The girl who howled
February 04th, 2021
In Teoni Spathelfer’s debut picture book, Little Wolf (Heritage $19.95) for young readers aged 4 – 8, a girl leaves her beloved Indigenous community when her mother and sister move to Vancouver.
It’s not easy adjusting to the “concrete jungle.” Little Wolf had previously lived close to nature and was used to seeing animals wherever she went. In her new home, she particularly misses fishing with her grandfather and watching for dolphins leaping beside the boat.
At school, Little Wolf has trouble fitting in. Although her class has kids from many different cultures, no one is Heiltsuk like her. The other kids call her names and make her feel unwelcome. Little Wolf’s only defense is to howl like a wolf, which scares her classmates and makes them run away.
Gradually, Little Wolf discovers that there is wildlife in the big city too. An otter swam beside her one day as she walked on the seawall. She enjoys hearing the chickadees chirp in the big park near her house. And her mother helps her stay connected to their culture by signing them up for beading and dance classes.
With illustrations by Natassia Davies, Little Wolf combines traditional and contemporary Indigenous themes and artwork.

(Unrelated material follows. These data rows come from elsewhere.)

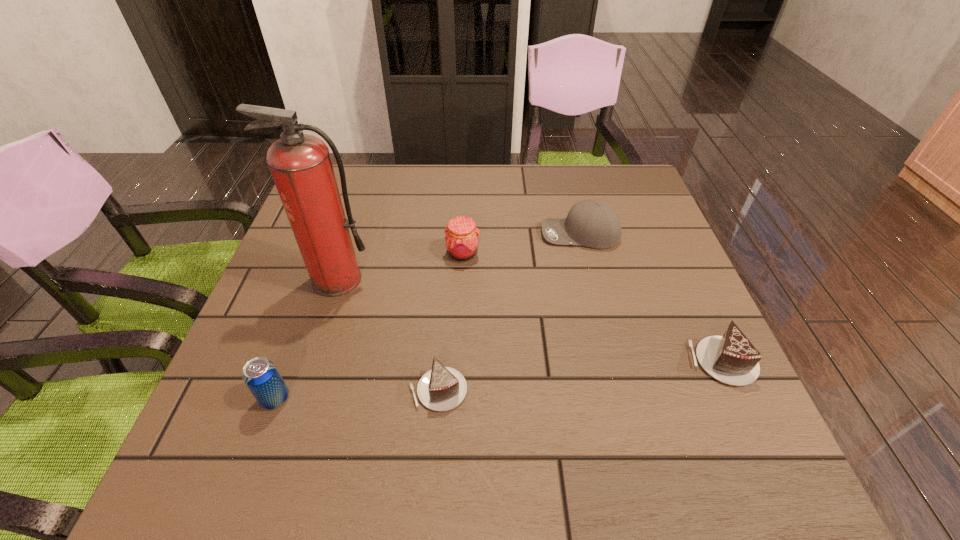 The image size is (960, 540). I want to click on vacant point located between the shortest object and the jam, so tap(450, 322).

Find the location of a particular element. unoccupied area between the left chocolate cake and the fire extinguisher is located at coordinates (388, 335).

Where is `empty space between the fifth object from left to right and the second shortest object`? empty space between the fifth object from left to right and the second shortest object is located at coordinates (651, 298).

I want to click on free space that is in between the tallest object and the beer can, so click(306, 339).

This screenshot has width=960, height=540. What are the coordinates of `vacant region between the beer can and the jam` in the screenshot? It's located at (369, 326).

You are a GUI agent. You are given a task and a screenshot of the screen. Output one action in this format:
    pyautogui.click(x=<x>, y=<y>)
    Task: Click on the free space between the jam and the beer can
    Image resolution: width=960 pixels, height=540 pixels.
    Given the screenshot: What is the action you would take?
    pyautogui.click(x=369, y=326)

Identify the location of object that stands as the second closest to the jam. The image size is (960, 540). (300, 164).

Find the location of a particular element. object that is the fourth closest one to the beer can is located at coordinates (590, 223).

This screenshot has width=960, height=540. In order to click on vacant region that satisfies the following two spatial constraints: 1. on the front brim of the fifth object from left to right; 2. on the front side of the shortest object in this screenshot , I will do `click(618, 390)`.

Where is `vacant space that satisfies the following two spatial constraints: 1. on the back side of the fifth tallest object; 2. on the left side of the beer can`? The width and height of the screenshot is (960, 540). vacant space that satisfies the following two spatial constraints: 1. on the back side of the fifth tallest object; 2. on the left side of the beer can is located at coordinates (289, 362).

Teoni Spathelfer is a hereditary member of the Heiltsuk Nation. Since childhood she has loved immersing herself in her own culture and learning about other cultures around the world. Spathelfer has worked as a publicist, radio journalist, host and producer; and an arts and music writer. Her documentary Teoni’s Dream, informed by her mother’s residential school experience, was aired nationwide on CBC Radio. She divides her time between Ontario and B.C.
Natassia Davies is a Victoria-based artist and graphic designer, and is of Coast Salish ancestry from WSANEC territory. She has collaborated on multiple large-scale Indigenous murals that can be found throughout Sooke and Victoria’s harbour.